Tyner hires Brainerd's Tyrus Ward as football coach

Staff file photo by Robin Rudd / Tyrus Ward, Brainerd's head coach the past four seasons, has taken over the Tyner football program.
Staff file photo by Robin Rudd / Tyrus Ward, Brainerd's head coach the past four seasons, has taken over the Tyner football program.

For much of his coaching career, Tyrus Ward has earned a reputation for taking on rebuilding projects and turning around struggling programs.

Ward, who has guided two downtrodden high school football teams to the playoffs shortly after taking over, has now been given the chance to lead an established program. Tyner announced Friday afternoon that the 36-year old Ward will be the Rams' head coach, replacing Wayne Turner.

"Tyner puts me in a football culture. It's a place with a football-rich tradition," Ward said. "Kudos to Coach Turner and all the players who built that. I love that there is already a standard in place. That's what drew me to the job. I'm coming in on the shoulders of the people who laid the groundwork, so I have an obligation to continue that success."

Turner had been Tyner's coach for 30 years, winning 10 or more games 11 times, earning 16 region titles, reaching the playoffs 27 times, appearing in three state championship games and winning the 1997 2A title. Turner exited after last season and has since been hired as an assistant at East Hamilton.
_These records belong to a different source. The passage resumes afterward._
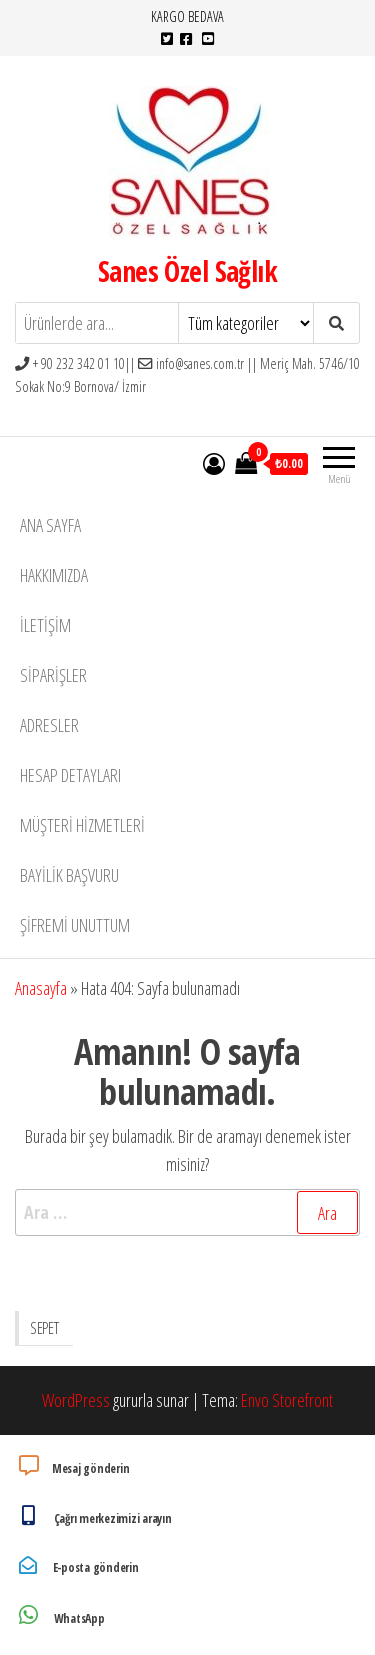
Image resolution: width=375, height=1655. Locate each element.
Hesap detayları (70, 775)
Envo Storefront (287, 1400)
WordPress (76, 1400)
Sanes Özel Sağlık (187, 271)
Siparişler (53, 675)
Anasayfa (41, 988)
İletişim (45, 625)
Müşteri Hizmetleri (82, 825)
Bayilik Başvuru (69, 875)
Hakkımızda (54, 575)
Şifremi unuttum (75, 925)
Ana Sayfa (50, 525)
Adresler (49, 725)
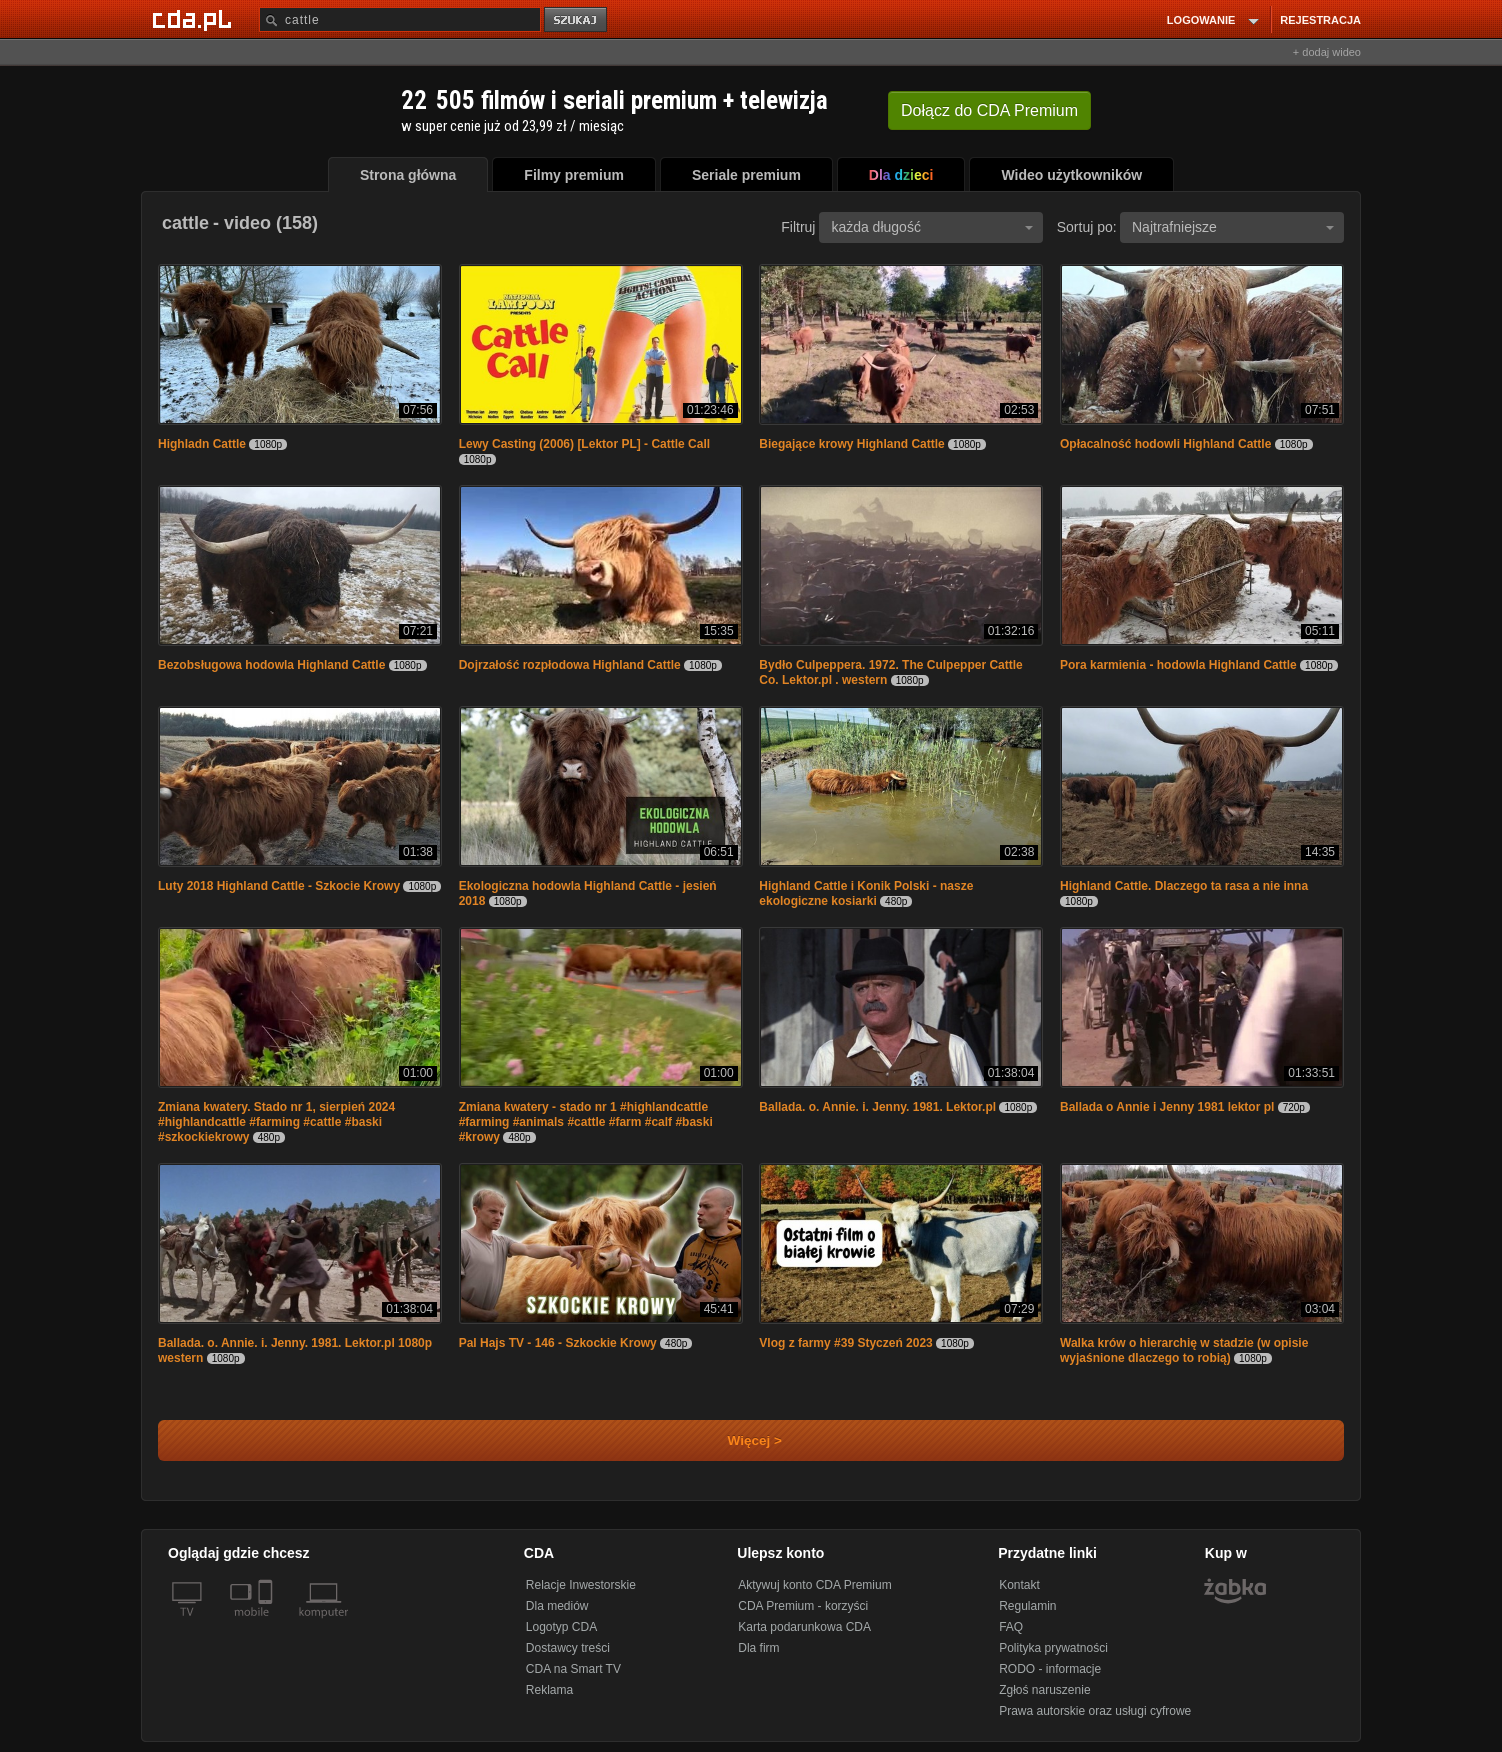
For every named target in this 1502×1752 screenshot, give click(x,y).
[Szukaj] (400, 19)
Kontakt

"Tyrus is a local guy, a community guy and somebody who holds kids accountable and loves working with them and building boys into men," Tyner principal Gerald Harris said. "I've had my eye on him for a while, even before he came back to Chattanooga, because I've just always liked the way he worked.

"His leadership abilities really stood out above all the other 40 or so applicants that we had. Tyrus is well respected in the community, and he's an example of someone who came from a local program and has done great things. Coach Turner left a legacy, so Tyrus has big shoes to fill, but we feel he's up for the challenge."

Ward has coached at Brainerd, his alma mater, for the past four seasons, inheriting a program that was on a 12-game losing skid. He rebuilt the Panthers into a playoff team by his second season and last fall guided them to an eight-win season - their most victories since 2009 - that ended in the second round of the Class 3A playoffs.

Brainerd's eight wins last season matched the combined total for the four seasons before Ward took over.

"I wrestled with this decision," Ward said. "I was excited about the Brainerd job because I was coming back home and I hated the stigma Brainerd had. That always ate at me. I wanted to put them in a position to get that negative perception off of them. I'm leaving Brainerd in a good place."

Ward began his coaching career as an assistant at Brainerd, then worked at Red Bank before returning to his alma mater for a second assistant's stint. He also coached Brainerd's girls' basketball team from 2013 to 2015.

He then took over as head coach at Nashville's White Creek, a program that had struggled through 27 consecutive losses before his arrival in 2015. With Ward as coach, the Cobras snapped one of the state's longest losing streaks in their third game of his first season. He directed that team to three wins, the most by the program in five years.

A 2002 Brainerd graduate, Ward was an all-state selection in football and an All-American in track, where he won a national title in the 400-meter hurdles and was a state champion in the 300 hurdles. He also was a Times Free Press Best of Preps basketball selection as a point guard for the Panthers.

Ward's younger brother E'Jay is the boys' basketball coach at Tyner, where he has maintained one of the city's most consistent programs.

"It's unique and very special to be at the same school as my brother," Tyrus said. "We've never officially been on each other's staff, but we talk to each other a lot and are around each other's programs out of brotherly love, wanting to see each other succeed. We'll continue to be that support system for each other, but now we'll get to be in the same hallways."